The mental grid got darker, minds winking out as Kristen’s empathy fed on the emotions and thoughts around her. Her power simply ate through the defenses thrown in her way, transferring the foundations of her victims’ sanity into her own. Her sanity was makeshift, nothing more, and everything she stole would disintegrate within days, leaving behind yet another hole in her mind.
Samantha left Kristen to her fun, but kept fingers of her power at the edge of her sister’s mind even as she checked in with Genevieve.
Forgot how she wrecks everyone’s concentration, Genevieve said tightly. We need some shields, Samantha. These tankers are heavier than the last shipment we stole.
Can you ’port them? Samantha wanted to know even as she erected a telepathic shield between Kristen’s swath of mental devastation and the knot of concentration that was the Warhound telekinetics.
It’s a matter of distance and weight. Genevieve’s mind dipped heavily against Samantha’s, power burning through the psi link they shared as she tapped into her telekinetic strength. We’ll get it done before the train crashes.
We still need the maglev platform to remain intact.
Train still has to crash. Trust me. I know what the fuck I’m doing.
Samantha didn’t have any doubt. Looking through Genevieve’s eyes from where the telekinetic was crouched on top of the train’s engine car, all she could see was progress.
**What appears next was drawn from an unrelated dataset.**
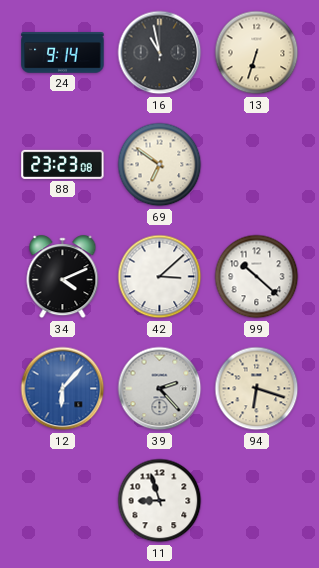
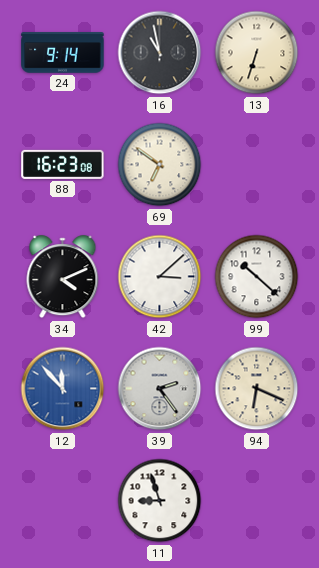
88: 23:23 -> 16:23
12: 6:07 -> 11:53
39: 2:23 -> 2:24
94: 6:18 -> 6:19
The line of tankers following behind were slowly disappearing.
“Military jets are scrambling,” the pilot said over the comm system, splitting Samantha’s concentration. “ETA five minutes.”
Break away, Samantha ordered. We’re finished here. Genevieve, you’ve got five minutes before the government’s fighter jets are on you.
We can finish in two.
The shuttle banked hard, throwing Samantha against the straps of her harness and the seat with bruising force. She felt metal bite into the meat of her shoulders, the edge of her cheek. She could feel the shuttle pick up speed as the pilot sought to put distance between them and the jets that appeared on their radar.